Les Millennials, la fameuse génération Y avec laquelle on nous rebat les oreilles, seraient inadaptés au monde du travail. Ah oui ? Focus sur l’analyse, très relayée (et injustement décriée), de Simon Sinek.

— Article initialement publié le 6 janvier 2017

Les « Millennials », ce sont les jeunes nés approximativement entre le début des années 80 et le milieu des années 90. On les appelle aussi la Génération Y, dont l’une des caractéristiques principales est d’avoir grandi avec un ordinateur à la maison, jusqu’à la technologie que l’on connaît aujourd’hui.

Et l’analyse de cette génération fait couler beaucoup, beaucoup d’encre, surtout depuis qu’elle a commencé à investir le marché du travail.

En effet, on ne compte plus les discours fleurant le vieuxconisme, où les « c’était mieux avant ! » viennent trop souvent conclure un portrait à charge, et perclus de généralités.

Mais est-ce le cas dans cette nouvelle analyse, qui connaît un succès certain sur les réseaux sociaux ?

Simon Sinek à propos de « la question des Millennials »

La séquence en question est extraite de l’émission Inside Quest, enregistrée le 7 septembre 2016 et disponible dans son intégralité sur Youtube — ça dure une heure.

L’invité, Simon Sinek, auteur et conférencier reconnu notamment pour son TED Talk sur le « golden circle » (en 2009), réagit à la question très récurrente du management des Millennials.

Sa première réaction feint l’exaspération, et pour cause : les jeunes nés après 1984 (selon la définition qu’il prend) seraient vraiment difficiles à manager, aux dires de nombreux quadragénaires (et plus), managers en entreprise.
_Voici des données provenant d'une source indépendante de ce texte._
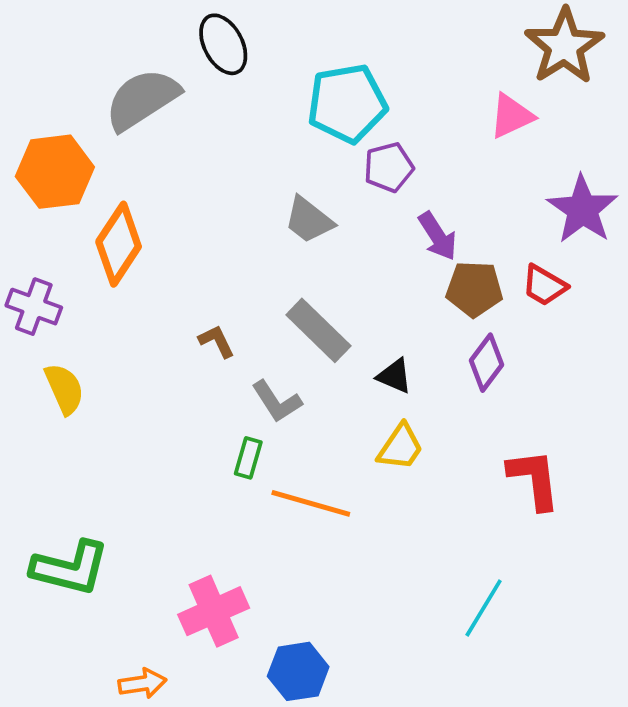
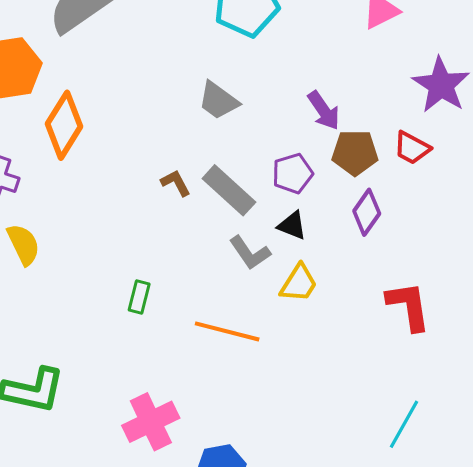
purple pentagon: (389, 167) -> (293, 173), moved
brown L-shape: (217, 341) -> (176, 183), moved
gray L-shape: (277, 401) -> (250, 253), moved
green rectangle: (248, 458) -> (139, 297), moved
cyan line: (484, 608) -> (404, 424), moved

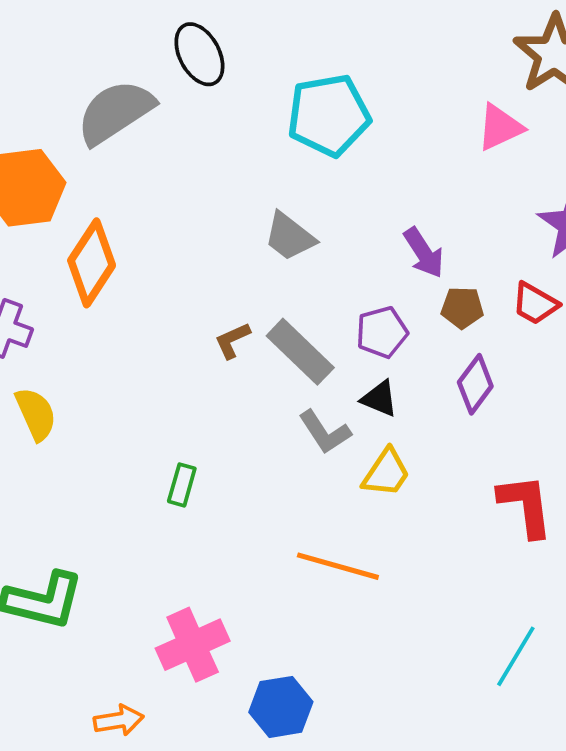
brown pentagon: (355, 153) -> (462, 308), size x0.7
brown L-shape: (176, 183) -> (232, 340), turned -88
orange line: (227, 331) -> (338, 566), moved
Or, pour Simon Sinek, ce ne sont pas les Millennials qui sont difficiles à manager ; c’est juste qu’il y a un choc culturel entre les générations précédentes, et celle qui est entrée ces dernières années sur le marché du travail.

Et le conférencier détaille les facteurs expliquant, selon lui, ce fossé culturel et comportemental. Il y ajoute des pistes de solutions, dont la plupart sont adressées aux Millennials eux-mêmes, non pas pour « se fondre dans le moule », mais bien pour être plus épanoui•e dans sa vie.

Les Millennials dans le monde de l’entreprise, quel est le fuck ?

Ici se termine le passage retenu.